How To Stop Procrastination And Actually DO Something - MarlonPro
http://www.productivitybits.com/how-to-stop-the-mental-chatter-and-actually-do-something
======
AskGeeser
I find in order to stop procrastination you would first need to evaluate the
importance of the task required. We all know that we do not place merit on
tasks or interests that have no sufficient barring on our individual
attention. To most attention is a restricted resource which allows most to
only be able to devote awareness to task one at a time. We are able to
allocate attention to two or more task simultaneously as long as the input and
out paths are different. We don't return to something we recently experienced
or examine. So procrastination could be on terms of temporary avoidance or
chronic avoidance.
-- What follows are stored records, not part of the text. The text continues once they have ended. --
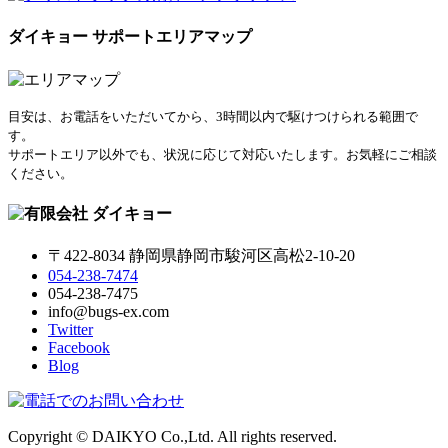
ダイキョー サポートエリアマップ
目安は、お電話をいただいてから、3時間以内で駆けつけられる範囲で
す。
サポートエリア以外でも、状況に応じて対応いたします。お気軽にご相談
ください。
〒422-8034 静岡県静岡市駿河区高松2-10-20
054-238-7474
054-238-7475
info@bugs-ex.com
Twitter
Facebook
Blog
Copyright © DAIKYO Co.,Ltd. All rights reserved.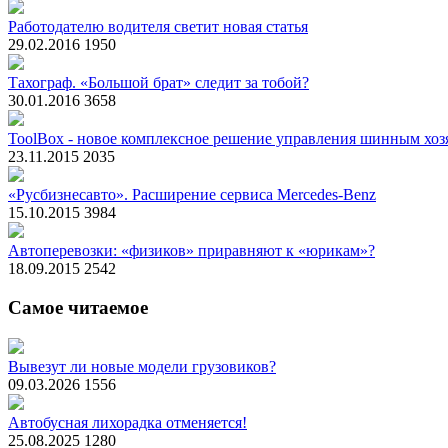
Работодателю водителя светит новая статья
29.02.2016
1950
Тахограф. «Большой брат» следит за тобой?
30.01.2016
3658
ToolBox - новое комплексное решение управления шинным хоз
23.11.2015
2035
«Русбизнесавто». Расширение сервиса Mercedes-Benz
15.10.2015
3984
Автоперевозки: «физиков» приравняют к «юрикам»?
18.09.2015
2542
Самое читаемое
Вывезут ли новые модели грузовиков?
09.03.2026
1556
Автобусная лихорадка отменяется!
25.08.2025
1280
An excellent strategy to start will is start your day doing
the things that bore you the most or the most difficult get it out of the way
(band aid style rip it off quickly). Next one most likely experiencing time
management issues so getting more organized with to-do lists or using your
cellphone's calendar to add your scheduling and giving ample time to complete
each task and even adding breaks if need or allowed. Set goals and then add
logical planning to see to the achievement of the goals it's also a sense of
pressure some work well under pressure. Sometimes procrastination is the
gateway defense mechanism recondition your thinking into removing the "I need
to" "I have to" to a more assertive goal "I will" or "I want" and follow
through. Lastly, don't leave room for deliberations. The more you think about
your mountain of tasks the likely you are to select the ones "most" convenient
or "easier" thereby putting the others off to another time that is already
spotted for the stealing of new tasks. If all else fails simply provide
yourself with a positive reinforcement such as treat yourself for a job well
done which is motivator in itself; should you not complete the task the
discipline will also motivate you to get the task done in order to get your
treat and the consequence for not doing so